Accurate identification of protein-coding regions in metagenomics sequences is challenging. The MetaGeneMark plugin relies on an innovative bootstrap-like approach to overcome the parameter estimation problem that conventional gene finding algorithms suffer from due to short contig length and the absence of genomic context in contigs
GENE PROBE Inc., the inventors of MetaGeneMark, have developed and refined algorithms for gene prediction of short anonymous sequences for more than fifteen years. The MetaGeneMark plugin is optimized for gene finding in bacterial genomes and metagenomes.

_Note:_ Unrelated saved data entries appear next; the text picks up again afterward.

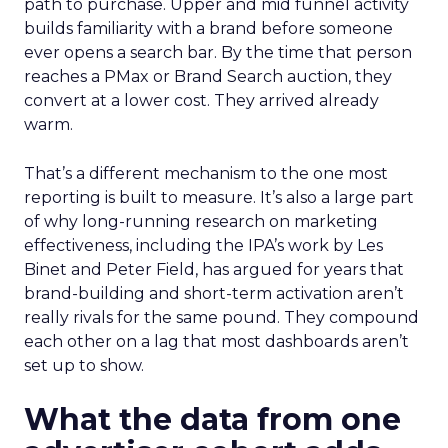
path to purchase. Upper and mid funnel activity
builds familiarity with a brand before someone
ever opens a search bar. By the time that person
reaches a PMax or Brand Search auction, they
convert at a lower cost. They arrived already
warm.
That’s a different mechanism to the one most
reporting is built to measure. It’s also a large part
of why long-running research on marketing
effectiveness, including the IPA’s work by Les
Binet and Peter Field, has argued for years that
brand-building and short-term activation aren’t
really rivals for the same pound. They compound
each other on a lag that most dashboards aren’t
set up to show.
What the data from one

Full automation without variable parameter settings. All necessary parameters are auto-selected based on the sequence information of the used data set.

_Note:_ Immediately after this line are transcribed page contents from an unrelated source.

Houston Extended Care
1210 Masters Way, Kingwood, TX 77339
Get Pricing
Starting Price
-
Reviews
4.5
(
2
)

Combine thee MetaGeneMark plugin with the Extract Annotation tool and the BLAST tools of the CLC Genomics Workbench.
Gene finding is supported for microbial genomes, metagenomes, and even metagenomes containing sequences of bacterial, archaeal, and viral (phage) origin.
The plugin handles datasets ranging from a single sequence or contig of a few hundred nucleotides up to metagenome assemblies with several gigabytes of sequence.
MetaGeneMark (metagenomic gene caller with unsupervised estimation of model parameters, a customized version with extended functions) is an ab initio genomic sequence analysis tool designed to predict intronless protein coding regions in novel metagenomic and metatranscriptomic sequences. High order parameters of statistical models of protein coding and non-coding regions are determined for each individual sequence by a heuristic method that essentially reconstructs genomic context of a given short sequence (Zhu et al., 2010*) The MetaGeneMark core code implements the Viterbi algorithm for hidden semi-Markov model.
Modes of analysis implemented in MetaGeneMark include:
1. gene prediction in prokaryotic or phage metagenomes as well as metatranscrptomes (Genetic code 11)
2. gene prediction in metagenomes of yeast like eukaryotes (having intronless genes) , eukaryotic viruses as well as eukaryotic metatranscriptomes (Genetic code 1).